[HN Gopher] EvilModel: Hiding Malware Inside of Neural Network M...
___________________________________________________________________
EvilModel: Hiding Malware Inside of Neural Network Models [pdf]
Author : Hard_Space
Score : 74 points
Date : 2021-07-20 10:35 UTC (12 hours ago)
(HTM) web link (arxiv.org)
(TXT) w3m dump (arxiv.org)
| blunte wrote:
| Not what the paper discusses, but the title gives me a thought:
| can you train a neural net with a specific, predictable behavior
| that would generally go undetected but which you could use to
| your advantage? I suspect you could.
|
| Imagine building an apparently useful trained model for finance
| which you have a special way to predict the behavior of and
| profit from. (This could also be likened to formal human finance
| education, which certain elite groups take advantage of, but I
| don't mean to go into conspiracy theory territory...)
| xyzzy21 wrote:
| You mean like a "mole" or "sleeper cell"? :-)
|
| Just give it the right input and it turns on its masters.
| blunte wrote:
| Yes, basically.
|
| Imagine in financial markets if you trained a system to
| identify trends in currency pairs (for example). Generally
| they would be benign and useful, but if the a certain input
| were present, they would advise an action which the designers
| would expect and profit from. The users of the system would
| follow the advice as normal and probably not even know that
| someone essentially had inside information.
| kiwih wrote:
| There is a name for this in machine learning, it's called a
| 'poisoning attack'. Essentially you add false data into a
| training set. An example: https://arxiv.org/abs/1703.01340
| 123pie123 wrote:
| Neuralnet/ ML version of "Order 66"
| blunte wrote:
| If I read the back story on this correctly, then no - it's
| not what I mean.
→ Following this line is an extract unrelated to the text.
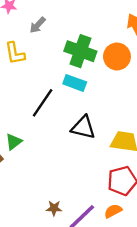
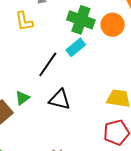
cyan rectangle: (75, 83) -> (76, 47), turned -60
black triangle: (83, 127) -> (60, 100), moved

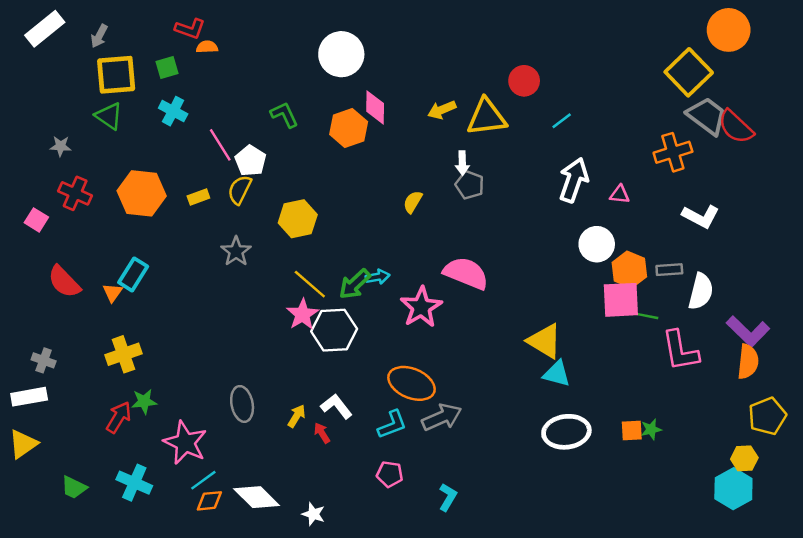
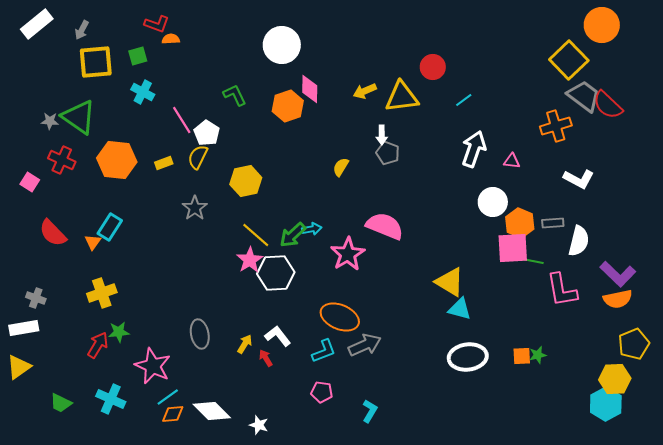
green triangle: (109, 116) -> (79, 117), moved, size x1.5
orange semicircle: (748, 362) -> (618, 299), turned 72
yellow hexagon: (744, 458) -> (615, 379), size x1.4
I don't mean to change an outcome, but
| rather to create a situation where you can be certain of what
| the oucome will be. Then you can profit.
|
| Granted, I wouldn't do this myself as I do find ethical
| problems. But its a fascinating thought experiment.
|
| And if you believe in human legacies, then you don't need AI.
| You just build a system and manage the players so that your
| offspring or their offspring can take advantage of the game
| you have setup. Maybe this falls into Rothschild-like
| territory (which I frankly don't believe humans are
| meticulous, lucky, and coordinated enough to pull off).
| emtrnn wrote:
| Hi, great hackers.
|
| I'm the author of the paper. I also think it is steganography,
| just applied in neural networks and malware.. However, it may
| happen one day, so maybe it deserves the attention. The latest
| experiment used other models from public repository. The results
| show that it also works on different models and tasks, including
| ResNet on ImageNet. I'll update the paper in the next few days.
|
| After I finished the works in this paper, I found another similar
| work: "StegoNet: Turn Deep Neural Network into a
| Stegomalware"[1]. They proposed a more practical scenario with
| supply chain attack in MLaaS or similar services.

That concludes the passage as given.